Sofwave Medical Ltd
- Company type: Public
- Traded as: TASE
- Industry: Medical device
- Founded: 2015; 11 years ago
- Founders: Shimon Eckhouse; Ariel Sverdlik;
- Headquarters: California, United States
- Area served: Worldwide
- Key people: Shimon Eckhouse (Chairman) Lou Scafuri (CEO) Ariel Sverdlik (CTO)
- Products: Sofwave
- Website: sofwave.com

= Sofwave Medical =

Israeli company

Sofwave Medical is an Israeli aesthetic medicine company with headquarters in California, United States. It is publicly traded, listed on the Tel Aviv Stock Exchange (TASE: SOFW). Sofwave develops an ultrasound system for non-invasive dermatological aesthetic treatment to improve facial lines and wrinkles
and for short term improvement in the appearance of cellulite.

==History==
Sofwave was established in 2015 by Dr. Shimon Eckhouse (founder and chairman) and Ariel Sverdlik (CTO) in the Alon Medtech Ventures incubator, in Yokneam, Israel, which is part of Israel Innovation Authority.
Eckhouse has been dubbed by the newspapers as the father of the medical aesthetics field in Israel.
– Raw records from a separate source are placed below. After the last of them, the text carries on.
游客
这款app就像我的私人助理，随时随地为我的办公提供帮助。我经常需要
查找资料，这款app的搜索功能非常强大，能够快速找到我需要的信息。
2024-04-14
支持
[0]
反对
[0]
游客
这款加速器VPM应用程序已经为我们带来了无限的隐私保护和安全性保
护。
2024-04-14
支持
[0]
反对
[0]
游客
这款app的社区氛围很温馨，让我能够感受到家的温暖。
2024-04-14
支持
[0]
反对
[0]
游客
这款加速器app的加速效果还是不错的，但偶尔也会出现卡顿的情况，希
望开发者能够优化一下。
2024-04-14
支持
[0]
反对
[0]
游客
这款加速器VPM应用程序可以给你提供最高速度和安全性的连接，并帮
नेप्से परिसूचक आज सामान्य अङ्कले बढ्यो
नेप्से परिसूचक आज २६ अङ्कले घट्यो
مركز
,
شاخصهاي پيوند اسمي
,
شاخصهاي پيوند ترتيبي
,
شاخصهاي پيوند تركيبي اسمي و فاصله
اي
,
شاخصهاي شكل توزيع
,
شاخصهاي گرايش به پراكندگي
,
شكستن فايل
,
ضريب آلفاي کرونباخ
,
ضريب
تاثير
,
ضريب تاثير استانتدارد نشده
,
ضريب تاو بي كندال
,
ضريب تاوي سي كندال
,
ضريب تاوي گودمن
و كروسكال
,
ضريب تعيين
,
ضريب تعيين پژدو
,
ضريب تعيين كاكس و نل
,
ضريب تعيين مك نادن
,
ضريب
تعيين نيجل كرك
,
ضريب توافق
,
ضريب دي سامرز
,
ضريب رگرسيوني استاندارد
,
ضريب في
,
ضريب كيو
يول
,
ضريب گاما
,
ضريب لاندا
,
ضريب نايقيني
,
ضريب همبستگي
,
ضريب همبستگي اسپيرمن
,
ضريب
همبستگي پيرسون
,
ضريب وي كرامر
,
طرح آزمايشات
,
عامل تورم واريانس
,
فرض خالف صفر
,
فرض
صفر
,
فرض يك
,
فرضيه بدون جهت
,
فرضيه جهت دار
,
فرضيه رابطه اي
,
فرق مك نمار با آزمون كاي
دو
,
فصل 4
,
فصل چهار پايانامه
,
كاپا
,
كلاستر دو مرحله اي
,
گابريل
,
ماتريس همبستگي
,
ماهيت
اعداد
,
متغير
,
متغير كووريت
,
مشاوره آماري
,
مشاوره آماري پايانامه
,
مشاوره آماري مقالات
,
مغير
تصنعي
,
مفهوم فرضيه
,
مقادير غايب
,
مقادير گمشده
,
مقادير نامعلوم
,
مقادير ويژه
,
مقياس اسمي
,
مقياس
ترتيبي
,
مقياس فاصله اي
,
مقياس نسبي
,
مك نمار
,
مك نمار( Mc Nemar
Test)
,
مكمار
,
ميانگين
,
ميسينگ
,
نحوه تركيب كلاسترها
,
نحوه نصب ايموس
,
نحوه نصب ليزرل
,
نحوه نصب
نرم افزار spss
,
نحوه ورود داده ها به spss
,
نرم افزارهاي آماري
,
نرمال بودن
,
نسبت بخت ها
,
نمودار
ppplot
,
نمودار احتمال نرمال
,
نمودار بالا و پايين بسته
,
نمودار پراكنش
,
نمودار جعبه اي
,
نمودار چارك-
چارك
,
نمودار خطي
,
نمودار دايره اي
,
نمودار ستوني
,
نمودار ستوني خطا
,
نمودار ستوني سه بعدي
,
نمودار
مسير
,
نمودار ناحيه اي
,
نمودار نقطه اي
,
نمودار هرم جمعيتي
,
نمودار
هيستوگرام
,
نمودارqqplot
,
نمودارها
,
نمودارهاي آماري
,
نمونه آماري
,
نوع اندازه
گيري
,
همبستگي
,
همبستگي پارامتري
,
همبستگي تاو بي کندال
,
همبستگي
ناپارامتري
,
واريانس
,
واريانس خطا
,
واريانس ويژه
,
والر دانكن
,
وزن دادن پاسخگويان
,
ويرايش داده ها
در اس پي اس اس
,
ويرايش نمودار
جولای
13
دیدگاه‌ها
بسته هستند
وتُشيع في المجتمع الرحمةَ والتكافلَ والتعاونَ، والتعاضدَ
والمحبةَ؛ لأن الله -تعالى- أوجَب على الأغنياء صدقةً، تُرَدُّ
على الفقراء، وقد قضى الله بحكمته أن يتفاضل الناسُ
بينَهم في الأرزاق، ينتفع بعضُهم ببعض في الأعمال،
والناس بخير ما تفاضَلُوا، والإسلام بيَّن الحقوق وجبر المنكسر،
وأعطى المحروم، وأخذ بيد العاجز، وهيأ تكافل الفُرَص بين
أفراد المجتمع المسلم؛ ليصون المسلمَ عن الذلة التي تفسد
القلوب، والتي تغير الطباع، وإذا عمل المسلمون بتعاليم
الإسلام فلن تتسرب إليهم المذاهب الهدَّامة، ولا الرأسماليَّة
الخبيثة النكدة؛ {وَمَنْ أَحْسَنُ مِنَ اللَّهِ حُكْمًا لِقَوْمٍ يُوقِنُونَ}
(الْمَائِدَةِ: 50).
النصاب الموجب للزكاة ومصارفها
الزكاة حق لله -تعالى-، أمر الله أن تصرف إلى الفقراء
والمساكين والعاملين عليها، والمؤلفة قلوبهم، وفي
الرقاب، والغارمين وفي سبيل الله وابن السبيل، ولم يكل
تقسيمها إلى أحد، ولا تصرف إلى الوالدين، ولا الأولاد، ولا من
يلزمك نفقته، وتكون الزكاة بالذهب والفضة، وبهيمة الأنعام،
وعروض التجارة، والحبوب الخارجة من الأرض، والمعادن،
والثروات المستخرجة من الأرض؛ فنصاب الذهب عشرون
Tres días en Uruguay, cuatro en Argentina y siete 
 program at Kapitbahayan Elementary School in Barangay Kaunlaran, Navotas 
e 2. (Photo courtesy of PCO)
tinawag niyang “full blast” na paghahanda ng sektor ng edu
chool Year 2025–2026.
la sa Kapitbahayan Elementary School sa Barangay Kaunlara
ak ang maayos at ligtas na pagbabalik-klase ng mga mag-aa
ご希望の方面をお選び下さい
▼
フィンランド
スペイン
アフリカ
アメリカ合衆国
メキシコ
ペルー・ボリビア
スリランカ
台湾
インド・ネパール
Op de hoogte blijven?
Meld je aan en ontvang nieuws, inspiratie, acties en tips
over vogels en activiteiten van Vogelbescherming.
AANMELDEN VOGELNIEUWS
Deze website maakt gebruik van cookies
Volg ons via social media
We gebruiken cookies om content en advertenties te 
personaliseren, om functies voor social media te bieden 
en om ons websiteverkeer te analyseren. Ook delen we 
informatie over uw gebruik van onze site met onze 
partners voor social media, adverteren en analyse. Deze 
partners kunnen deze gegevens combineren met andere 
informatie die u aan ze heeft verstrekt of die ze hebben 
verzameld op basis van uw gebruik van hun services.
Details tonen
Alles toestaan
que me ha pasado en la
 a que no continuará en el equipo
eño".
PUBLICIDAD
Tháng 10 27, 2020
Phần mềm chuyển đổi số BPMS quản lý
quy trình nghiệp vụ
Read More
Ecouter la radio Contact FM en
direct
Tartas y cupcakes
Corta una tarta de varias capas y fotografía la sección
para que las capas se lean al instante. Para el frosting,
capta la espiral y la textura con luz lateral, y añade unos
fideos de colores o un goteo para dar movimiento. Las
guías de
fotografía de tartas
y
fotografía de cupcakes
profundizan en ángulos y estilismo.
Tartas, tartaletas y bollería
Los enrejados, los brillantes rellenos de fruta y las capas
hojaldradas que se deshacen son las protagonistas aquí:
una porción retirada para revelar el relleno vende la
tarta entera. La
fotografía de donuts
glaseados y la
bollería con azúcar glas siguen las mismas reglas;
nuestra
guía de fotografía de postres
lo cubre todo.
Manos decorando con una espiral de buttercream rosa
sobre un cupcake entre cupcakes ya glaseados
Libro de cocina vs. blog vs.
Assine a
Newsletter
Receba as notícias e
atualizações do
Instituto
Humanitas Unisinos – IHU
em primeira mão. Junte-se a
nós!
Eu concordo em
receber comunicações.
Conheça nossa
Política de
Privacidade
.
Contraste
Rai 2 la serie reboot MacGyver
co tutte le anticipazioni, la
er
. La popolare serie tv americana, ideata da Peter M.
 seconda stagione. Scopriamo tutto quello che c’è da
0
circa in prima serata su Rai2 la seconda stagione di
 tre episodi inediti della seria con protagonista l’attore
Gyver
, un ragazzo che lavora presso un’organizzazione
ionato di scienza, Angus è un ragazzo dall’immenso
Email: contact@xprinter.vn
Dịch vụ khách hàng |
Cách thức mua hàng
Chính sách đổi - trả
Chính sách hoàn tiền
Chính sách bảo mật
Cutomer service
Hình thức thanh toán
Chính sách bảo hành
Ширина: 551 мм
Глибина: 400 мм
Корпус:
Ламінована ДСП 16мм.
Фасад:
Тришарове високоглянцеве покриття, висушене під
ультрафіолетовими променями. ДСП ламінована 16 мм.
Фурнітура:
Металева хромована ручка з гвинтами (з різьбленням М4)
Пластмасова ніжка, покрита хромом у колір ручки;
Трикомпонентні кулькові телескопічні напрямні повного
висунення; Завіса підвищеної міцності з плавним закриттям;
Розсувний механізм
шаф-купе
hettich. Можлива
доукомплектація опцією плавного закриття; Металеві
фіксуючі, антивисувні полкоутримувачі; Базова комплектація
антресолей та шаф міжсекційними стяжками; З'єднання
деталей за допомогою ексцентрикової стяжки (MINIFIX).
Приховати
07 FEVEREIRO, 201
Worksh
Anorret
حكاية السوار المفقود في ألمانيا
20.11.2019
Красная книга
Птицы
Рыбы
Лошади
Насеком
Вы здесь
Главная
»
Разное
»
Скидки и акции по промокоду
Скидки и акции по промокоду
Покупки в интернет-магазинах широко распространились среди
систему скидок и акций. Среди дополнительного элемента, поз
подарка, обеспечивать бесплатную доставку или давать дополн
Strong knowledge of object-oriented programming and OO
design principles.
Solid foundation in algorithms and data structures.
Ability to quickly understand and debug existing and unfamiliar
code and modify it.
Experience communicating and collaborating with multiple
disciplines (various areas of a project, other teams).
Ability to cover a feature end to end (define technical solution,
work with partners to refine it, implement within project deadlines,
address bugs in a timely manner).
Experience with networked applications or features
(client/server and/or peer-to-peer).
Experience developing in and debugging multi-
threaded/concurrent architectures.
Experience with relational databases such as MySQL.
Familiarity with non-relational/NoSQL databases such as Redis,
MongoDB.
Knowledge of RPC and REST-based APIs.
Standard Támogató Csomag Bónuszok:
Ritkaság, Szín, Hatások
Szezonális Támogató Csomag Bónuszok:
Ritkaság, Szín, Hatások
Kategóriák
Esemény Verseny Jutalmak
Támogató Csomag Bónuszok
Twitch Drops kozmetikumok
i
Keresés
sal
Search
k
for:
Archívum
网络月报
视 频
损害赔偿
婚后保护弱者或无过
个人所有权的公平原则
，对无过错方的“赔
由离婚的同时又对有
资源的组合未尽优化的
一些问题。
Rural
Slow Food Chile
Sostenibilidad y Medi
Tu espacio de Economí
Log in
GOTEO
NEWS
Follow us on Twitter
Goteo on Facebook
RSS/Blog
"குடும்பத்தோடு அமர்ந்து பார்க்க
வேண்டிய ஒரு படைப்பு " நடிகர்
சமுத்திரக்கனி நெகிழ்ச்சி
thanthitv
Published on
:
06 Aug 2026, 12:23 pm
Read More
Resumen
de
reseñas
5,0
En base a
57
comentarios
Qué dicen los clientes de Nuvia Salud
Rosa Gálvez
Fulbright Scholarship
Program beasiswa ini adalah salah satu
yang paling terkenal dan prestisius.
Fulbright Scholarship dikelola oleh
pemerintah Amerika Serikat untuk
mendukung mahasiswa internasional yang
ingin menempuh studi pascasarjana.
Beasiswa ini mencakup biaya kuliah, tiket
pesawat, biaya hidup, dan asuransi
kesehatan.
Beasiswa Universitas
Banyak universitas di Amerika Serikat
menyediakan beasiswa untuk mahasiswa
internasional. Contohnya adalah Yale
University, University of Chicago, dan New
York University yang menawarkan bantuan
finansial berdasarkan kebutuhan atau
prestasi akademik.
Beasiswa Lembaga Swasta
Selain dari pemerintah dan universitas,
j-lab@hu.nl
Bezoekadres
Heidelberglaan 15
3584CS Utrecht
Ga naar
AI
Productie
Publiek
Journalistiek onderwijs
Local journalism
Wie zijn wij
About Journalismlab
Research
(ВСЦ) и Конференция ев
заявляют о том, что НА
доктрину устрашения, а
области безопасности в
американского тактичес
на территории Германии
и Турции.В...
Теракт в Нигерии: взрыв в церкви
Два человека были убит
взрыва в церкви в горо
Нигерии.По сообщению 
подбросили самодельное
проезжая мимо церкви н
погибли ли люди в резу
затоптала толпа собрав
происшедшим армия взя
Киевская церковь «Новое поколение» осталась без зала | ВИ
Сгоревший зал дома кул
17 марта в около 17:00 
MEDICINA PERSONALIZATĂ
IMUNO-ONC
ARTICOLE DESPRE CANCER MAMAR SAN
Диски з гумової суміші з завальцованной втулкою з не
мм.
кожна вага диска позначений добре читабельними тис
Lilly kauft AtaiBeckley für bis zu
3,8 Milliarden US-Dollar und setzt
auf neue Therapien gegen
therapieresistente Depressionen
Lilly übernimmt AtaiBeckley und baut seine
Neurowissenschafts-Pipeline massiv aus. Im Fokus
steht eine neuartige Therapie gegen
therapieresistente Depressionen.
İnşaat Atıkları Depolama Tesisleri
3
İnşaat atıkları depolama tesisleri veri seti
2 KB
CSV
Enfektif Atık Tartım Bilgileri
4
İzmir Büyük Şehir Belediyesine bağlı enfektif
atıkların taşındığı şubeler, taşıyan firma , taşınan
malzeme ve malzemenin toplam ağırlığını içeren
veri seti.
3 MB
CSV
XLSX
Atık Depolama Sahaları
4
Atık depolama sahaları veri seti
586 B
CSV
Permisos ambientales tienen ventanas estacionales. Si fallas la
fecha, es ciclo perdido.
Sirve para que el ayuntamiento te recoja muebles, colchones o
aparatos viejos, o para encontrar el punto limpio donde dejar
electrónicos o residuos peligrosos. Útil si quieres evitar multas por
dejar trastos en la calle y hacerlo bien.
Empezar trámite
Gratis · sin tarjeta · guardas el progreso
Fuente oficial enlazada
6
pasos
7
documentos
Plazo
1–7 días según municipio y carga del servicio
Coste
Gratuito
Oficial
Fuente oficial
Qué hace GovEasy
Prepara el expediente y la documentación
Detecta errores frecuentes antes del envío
He invested in and founded dozens of companies,
including Lumenis, that was sold for $1.2 billion,
and Syneron Medical, that reached a market capitalization of $1 billion,
both listed on Nasdaq.

In September 2019, Sofwave Medical Inc. was founded, a subsidiary fully owned by Sofwave. Listed in Delaware, it is the marketing branch of the group in the US.
In 2019, Sofwave raised $8.4 million in funding led by XT Hi-Tech, of Ofer Family
and started selling its product in late 2019.
In May 2021, the company raised $50 million at a pre-money valuation of $192 million in the IPO in the TASE.

The company reported revenues of $21.8 million in 2021, an increase of 408% compared to 2020. The gross income increased from $2.6 million in 2020 to $16.2 million in 2021. In North America, revenues reached $13.5 million, compared to $3.4 million in 2020. The operating loss in 2021 was $8.9 million, compared to $6.6 million in 2020.

== Product==
The product that Sofwave develops and sells is based on the Synchronous Ultrasound Parallel Beam technology,

which was invented by Shimon Eckhouse and Ariel Sverdlik (CTO).

The device facilitates a non-invasive treatment through seven cooled transducers, creating thermal zones in the dermis without injuring the epidermis, focusing its energy circa 1.5 mm below the skin’s surface. The treatment takes 30–45 minutes with minimal downtime treatment and reaches a result within a single treatment. It aims to firm patients' skin in the face and neck, and treat wrinkles.

The device also used for improvement in the appearance of cellulite.

The appliance has been cleared by the FDA, CE, AMAR, MOHW,
and TGA, among others.

Sofwave won Elle award 2021, Newbeauty award 2022,

Shape skin award 2022

and Cosmopolitan award 2022.

Sofwave's direct competitor is the US company Ulthera.